= Nurse licensure =

Nurse licensure is the process by which various regulatory bodies, usually a Board of Nursing, regulate the practice of nursing within its jurisdiction. The primary purpose of nurse licensure is to grant permission to practice as a nurse after verifying the applicant has met minimal competencies to safely perform nursing activities within nursing's scope of practice. Licensure is necessary when the regulated activities are complex, require specialized knowledge and skill and independent decision making.

Nurse licensure also provides:
- Nursing activities may only be legally performed by individuals holding a nursing license issued by the regulatory body
- Title protection: only the persons issued a license are legally permitted to use certain titles, such as registered nurse, advanced practice registered nurse, etc.
- In order to assure that the public is protected, authority is granted to the regulatory body to take disciplinary action in the event the licensee violate the law or any rules promulgated by the regulatory body

Nurse licensure also establishes a registry of licensed nurses, hence the term "Registered Nurse".

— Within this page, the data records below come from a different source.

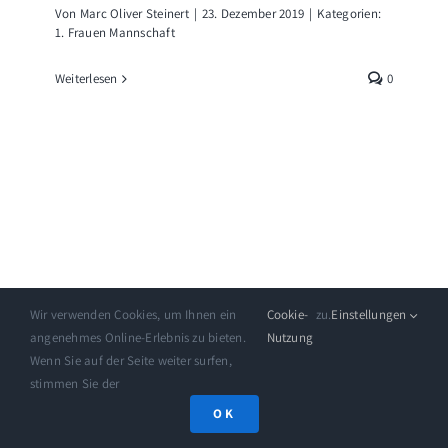
Von
Marc Oliver Steinert
|
23. Dezember 2019
|
Kategorien:
1. Frauen Mannschaft
Weiterlesen
0
Wir verwenden Cookies, um Ihnen ein
Cookie-
zu.
Einstellungen
angenehmes Online-Erlebnis zu bieten.
Nutzung
Wenn Sie auf der Seite weiter surfen,
stimmen Sie der
Spielerinnen der Woche
OK
Von
Marc Oliver Steinert
|
20. Dezember 2019
|
Kategorien:
1. Frauen Mannschaft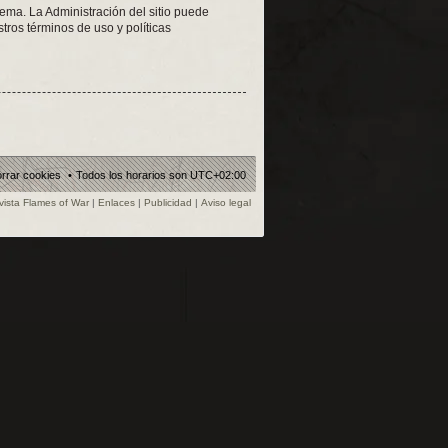
tema. La Administración del sitio puede
tros términos de uso y políticas
rrar cookies
Todos los horarios son
UTC+02:00
vista Flames of War
|
Enlaces
|
Publicidad
|
Aviso legal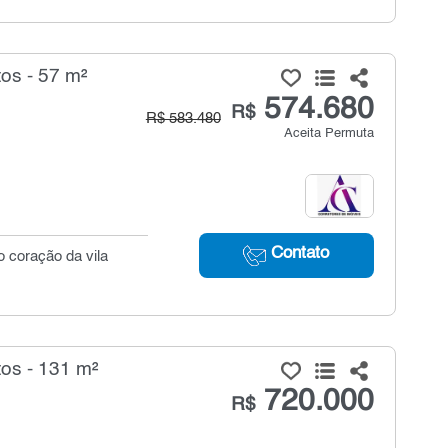
os - 57 m²
574.680
R$
R$ 583.480
Aceita Permuta
Contato
no coração da vila
os - 131 m²
720.000
R$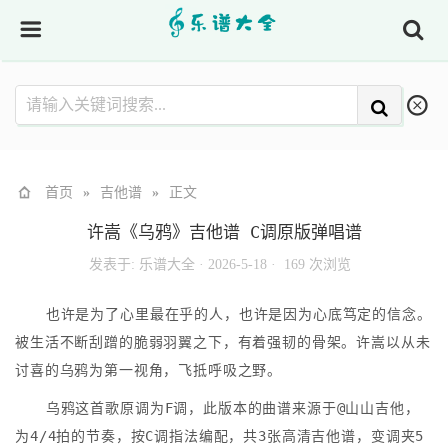
首页
»
吉他谱
»
正文
许嵩《乌鸦》吉他谱 C调原版弹唱谱
发表于:
乐谱大全
·
2026-5-18 ·
169 次浏览
也许是为了心里最在乎的人，也许是因为心底笃定的信念。
被生活不断刮蹭的脆弱羽翼之下，有着强韧的骨架。许嵩以从未
讨喜的乌鸦为第一视角，飞抵呼吸之野。
乌鸦这首歌原调为F调，此版本的曲谱来源于@山山吉他，
为4/4拍的节奏，按C调指法编配，共3张高清吉他谱，变调夹5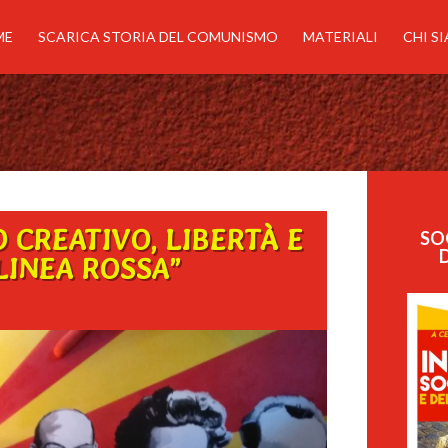
ME
SCARICA STORIA DEL COMUNISMO
MATERIALI
CHI S
 CREATIVO, LIBERTÀ E
SO
LINEA ROSSA”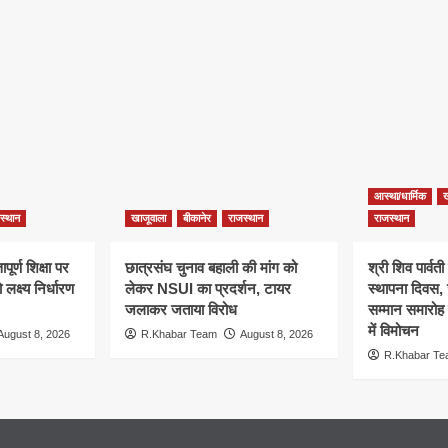
आस्था/धार्मिक
ख
स्थान
खाजूवाला
बीकानेर
राजस्थान
राजस्थान
पूर्ण शिक्षा पर
छात्रसंघ चुनाव बहाली की मांग को
श्री शिव पार्वती
ो लक्ष्य निर्धारण
लेकर NSUI का प्रदर्शन, टायर
स्थापना दिवस,
जलाकर जताया विरोध
सम्मान समारोह 
में विमोचन
August 8, 2026
R.Khabar Team
August 8, 2026
R.Khabar T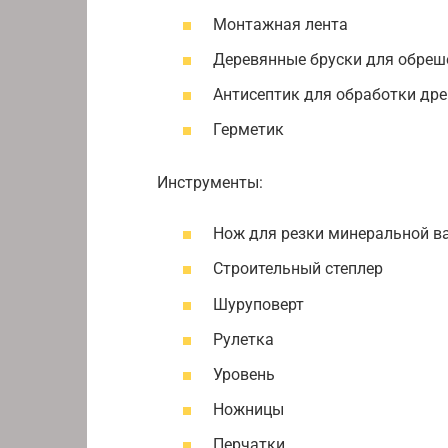
Монтажная лента
Деревянные бруски для обреше
Антисептик для обработки др
Герметик
Инструменты:
Нож для резки минеральной в
Строительный степлер
Шуруповерт
Рулетка
Уровень
Ножницы
Перчатки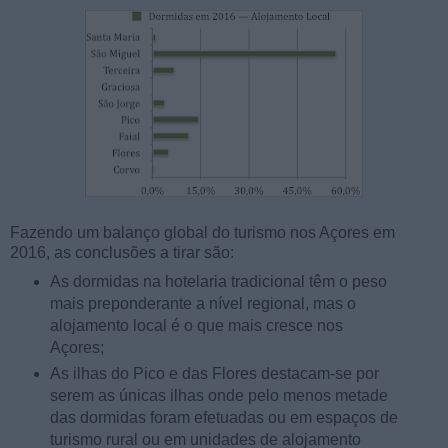
Fazendo um balanço global do turismo nos Açores em
2016, as conclusões a tirar são:
As dormidas na hotelaria tradicional têm o peso
mais preponderante a nível regional, mas o
alojamento local é o que mais cresce nos
Açores;
As ilhas do Pico e das Flores destacam-se por
serem as únicas ilhas onde pelo menos metade
das dormidas foram efetuadas ou em espaços de
turismo rural ou em unidades de alojamento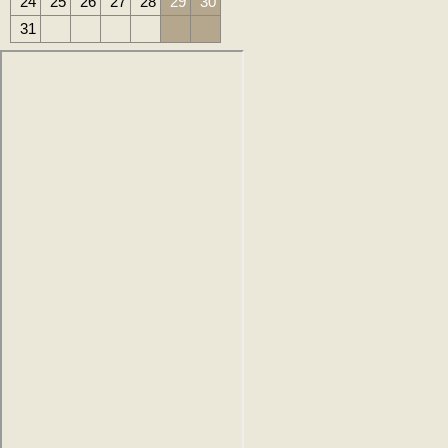
24
25
26
27
28
29
30
31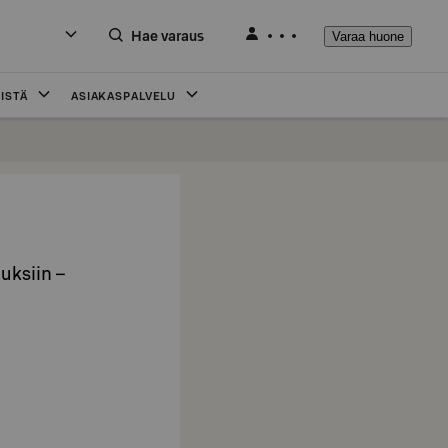
Hae varaus
Varaa huone
ISTÄ
ASIAKASPALVELU
ouksiin –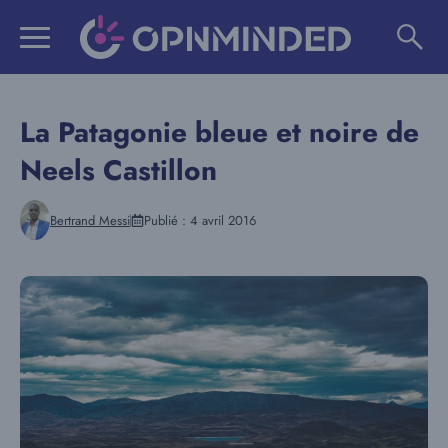
Aller
au
contenu
La Patagonie bleue et noire de
Neels Castillon
Bertrand Messi
Publié :
4 avril 2016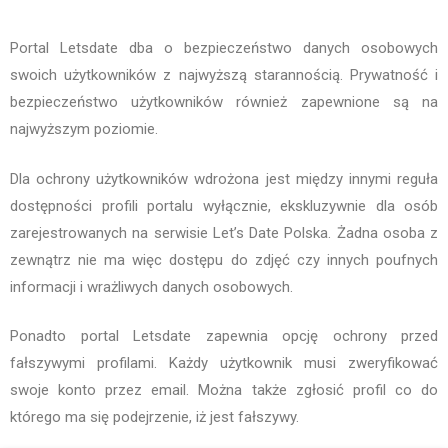
Portal Letsdate dba o bezpieczeństwo danych osobowych
swoich użytkowników z najwyższą starannością. Prywatność i
bezpieczeństwo użytkowników również zapewnione są na
najwyższym poziomie.
Dla ochrony użytkowników wdrożona jest między innymi reguła
dostępności profili portalu wyłącznie, ekskluzywnie dla osób
zarejestrowanych na serwisie Let’s Date Polska. Żadna osoba z
zewnątrz nie ma więc dostępu do zdjęć czy innych poufnych
informacji i wrażliwych danych osobowych.
Ponadto portal Letsdate zapewnia opcję ochrony przed
fałszywymi profilami. Każdy użytkownik musi zweryfikować
swoje konto przez email. Można także zgłosić profil co do
którego ma się podejrzenie, iż jest fałszywy.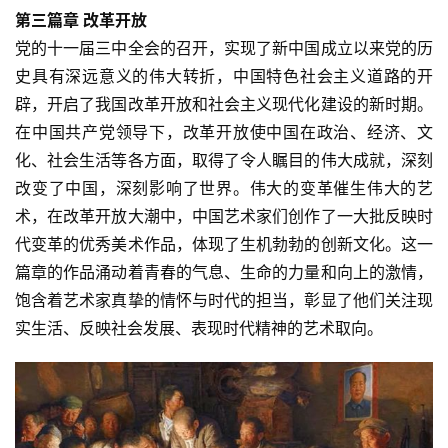
第三篇章 改革开放
党的十一届三中全会的召开，实现了新中国成立以来党的历
史具有深远意义的伟大转折，中国特色社会主义道路的开
辟，开启了我国改革开放和社会主义现代化建设的新时期。
在中国共产党领导下，改革开放使中国在政治、经济、文
化、社会生活等各方面，取得了令人瞩目的伟大成就，深刻
改变了中国，深刻影响了世界。伟大的变革催生伟大的艺
术，在改革开放大潮中，中国艺术家们创作了一大批反映时
代变革的优秀美术作品，体现了生机勃勃的创新文化。这一
篇章的作品涌动着青春的气息、生命的力量和向上的激情，
饱含着艺术家真挚的情怀与时代的担当，彰显了他们关注现
实生活、反映社会发展、表现时代精神的艺术取向。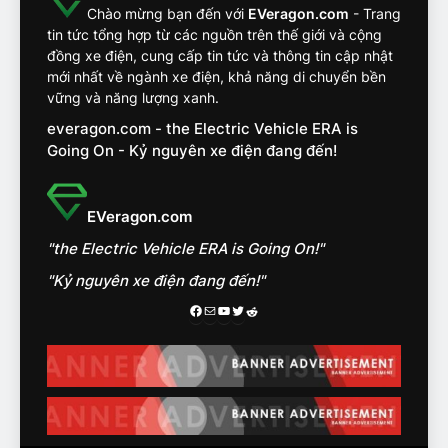
đối về an toàn trên VinFast
ĐÁNH GIÁ XE
Chào mừng bạn đến với
EVeragon.com
- Trang
VF8
tin tức tổng hợp từ các nguồn trên thế giới và cộng
đồng xe điện, cung cấp tin tức và thông tin cập nhật
14
mới nhất về ngành xe điện, khả năng di chuyển bền
VinFast VF7 đang bỏ xa
vững và năng lượng xanh.
nhóm SUV hạng C chạy xăng
everagon.com - the Electric Vehicle ERA is
như thế nào?
ĐÁNH GIÁ XE
Going On - Kỷ nguyên xe điện đang đến!
15
Chủ xe điện kể chuyện về
EVeragon.com
‘cảnh vệ’ ADAS, ‘trợ lý’ ViVi
"the Electric Vehicle ERA is Going On!"
trên ngàn dặm đường
CÔNG NGHỆ AI, TỰ LÁI, ADAS,
ROBOTAXI
"Kỷ nguyên xe điện đang đến!"
ĐÁNH GIÁ XE
Facebook
Mail
Youtube
Twitter
Reddit
16
Chọn VinFast VF8 hay Santa
Fe, Fortuner ?
ĐÁNH GIÁ XE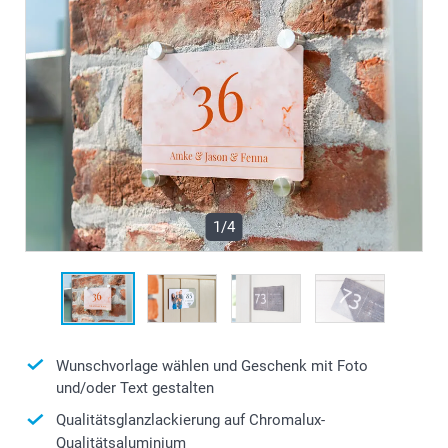
1/4
Wunschvorlage wählen und Geschenk mit Foto
und/oder Text gestalten
Qualitätsglanzlackierung auf Chromalux-
Qualitätsaluminium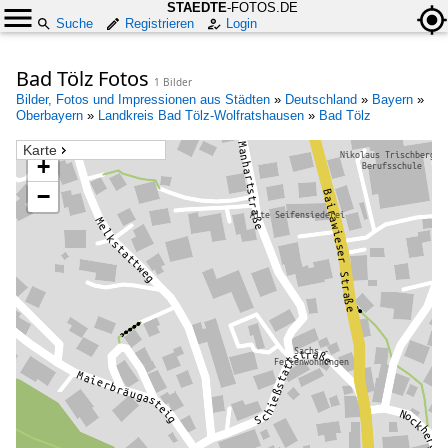
STAEDTE
-FOTOS.DE
Suche
Registrieren
Login
Bad Tölz Fotos
1 Bilder
Bilder, Fotos und Impressionen aus Städten
»
Deutschland
»
Bayern
»
Oberbayern
»
Landkreis Bad Tölz-Wolfratshausen
»
Bad Tölz
Karte
+
−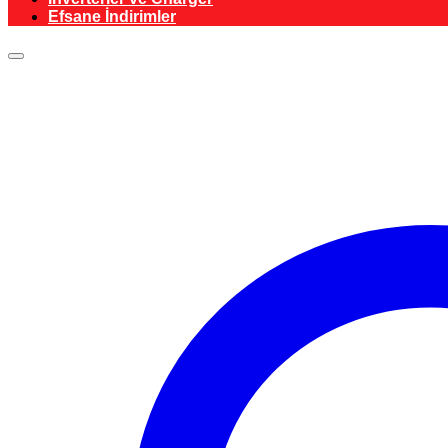
Efsane İndirimler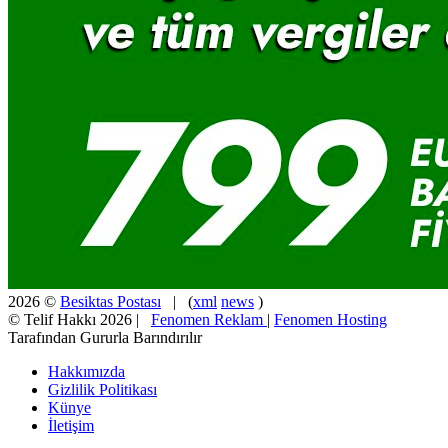
2026 ©
Besiktas Postası
| (
xml
news
)
© Telif Hakkı 2026 |
Fenomen Reklam
|
Fenomen Hosting
Tarafından Gururla Barındırılır
Hakkımızda
Gizlilik Politikası
Künye
İletişim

The first nurse licensure and registration program was initiated in 1901 in New Zealand when the Nurses Registration Act 1901 was enacted into law. The first licensure laws in the United States came in 1903. In the US, applicants must successfully pass the NCLEX exam prior to being granted a license.

==Opposition==
In the United States, some states such as Louisiana have sought to loosen licensure requirements as unnecessary barriers to employment.